Les lignes de ce premier réseau sont concédées au département par décret du 25 juillet 1894 et rétrocédées à M. Joseph JEANCARD, suivant une convention datée du 26 février 1894.
La Société anonyme des Chemins de fer économiques du Sud - Est (ESE) est fondée le 18 novembre 1897 par Joseph Alphonse JEANCARD, né le 25 mai 1852 à Cannes (Alpes-Maritimes 06) et décédé le 28 janvier 1931 à Paris.
La compagnie ESE les exploite jusqu'à leur reprise, par la régie des Tramways de l'Ain à partir de 1920.
Concernant la ligne Trévoux – Saint-Trivier-de-Courtes, après quelques difficultés d’expropriations, mais surtout plusieurs crues de la Saône, le chantier prend du retard.

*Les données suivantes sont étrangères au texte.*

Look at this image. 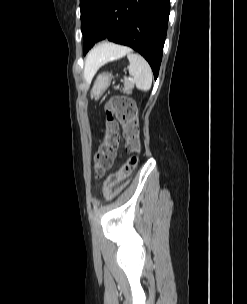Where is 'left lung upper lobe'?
Returning <instances> with one entry per match:
<instances>
[{
    "instance_id": "left-lung-upper-lobe-1",
    "label": "left lung upper lobe",
    "mask_w": 247,
    "mask_h": 304,
    "mask_svg": "<svg viewBox=\"0 0 247 304\" xmlns=\"http://www.w3.org/2000/svg\"><path fill=\"white\" fill-rule=\"evenodd\" d=\"M104 1L105 0H80L81 30L98 17Z\"/></svg>"
}]
</instances>
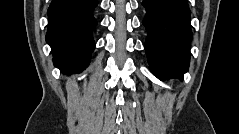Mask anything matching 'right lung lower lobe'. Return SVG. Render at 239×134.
I'll use <instances>...</instances> for the list:
<instances>
[{
	"label": "right lung lower lobe",
	"instance_id": "obj_1",
	"mask_svg": "<svg viewBox=\"0 0 239 134\" xmlns=\"http://www.w3.org/2000/svg\"><path fill=\"white\" fill-rule=\"evenodd\" d=\"M97 5V0H52L46 41L61 72L80 73L88 66L95 47L93 11Z\"/></svg>",
	"mask_w": 239,
	"mask_h": 134
}]
</instances>
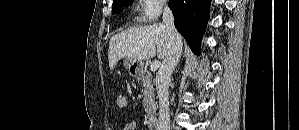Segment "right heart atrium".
I'll return each instance as SVG.
<instances>
[{"instance_id":"obj_1","label":"right heart atrium","mask_w":299,"mask_h":130,"mask_svg":"<svg viewBox=\"0 0 299 130\" xmlns=\"http://www.w3.org/2000/svg\"><path fill=\"white\" fill-rule=\"evenodd\" d=\"M165 5L164 0H144L141 5V18L146 22L156 20Z\"/></svg>"}]
</instances>
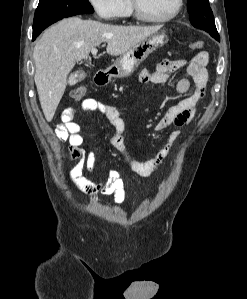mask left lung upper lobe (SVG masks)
Wrapping results in <instances>:
<instances>
[{
  "instance_id": "1",
  "label": "left lung upper lobe",
  "mask_w": 247,
  "mask_h": 299,
  "mask_svg": "<svg viewBox=\"0 0 247 299\" xmlns=\"http://www.w3.org/2000/svg\"><path fill=\"white\" fill-rule=\"evenodd\" d=\"M187 6L190 22L194 27L218 35L208 0H187Z\"/></svg>"
}]
</instances>
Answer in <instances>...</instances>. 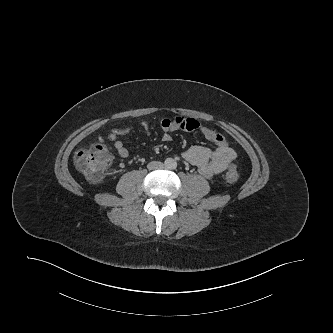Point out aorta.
<instances>
[{"mask_svg": "<svg viewBox=\"0 0 333 333\" xmlns=\"http://www.w3.org/2000/svg\"><path fill=\"white\" fill-rule=\"evenodd\" d=\"M165 166L167 169H175L177 167V163L174 159L168 158L165 161Z\"/></svg>", "mask_w": 333, "mask_h": 333, "instance_id": "aorta-1", "label": "aorta"}]
</instances>
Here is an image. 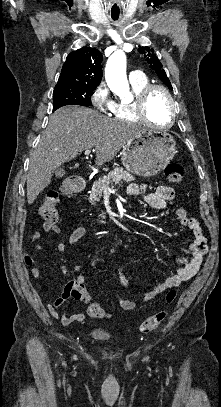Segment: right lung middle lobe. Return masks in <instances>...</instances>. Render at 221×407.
Masks as SVG:
<instances>
[{"instance_id":"dd1d6c3e","label":"right lung middle lobe","mask_w":221,"mask_h":407,"mask_svg":"<svg viewBox=\"0 0 221 407\" xmlns=\"http://www.w3.org/2000/svg\"><path fill=\"white\" fill-rule=\"evenodd\" d=\"M96 86L67 85L53 91V110L65 105L92 106L90 95Z\"/></svg>"}]
</instances>
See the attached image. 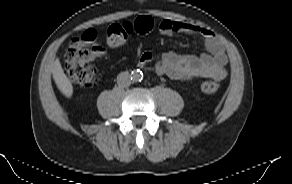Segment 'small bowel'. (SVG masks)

Les travaux débutent, finalement, en mars 1896, et sont dirigés par l’ingénieur des Mines, André Marie LECLÈRE, né à Paris en 1858, nommé ingénieur le 1er novembre 1883.
Deux entreprises sont sélectionnées : THURIEUX/FORET pour la section Trévoux – Saint-Laurent et MIALAND/FAYARD pour la section La Madeleine – Saint-Trivier-de-Courtes.
La voie métrique est une voie ferrée dont l’écartement des rails est de 1 000 mm. Elle est réputée être plus économique que la voie normale (1 435 mm), avec des travaux de construction et d'entretien réduits, car utilisant du matériel plus léger : elle occupe une emprise au sol moins importante, accepte des courbes plus serrées et nécessite des ouvrages d’art moins nombreux et/ou des tunnels avec un portail de dimensions réduites.
Longue de 81 km, cette liaison entre en service, dans le canton, le 15 février 1898.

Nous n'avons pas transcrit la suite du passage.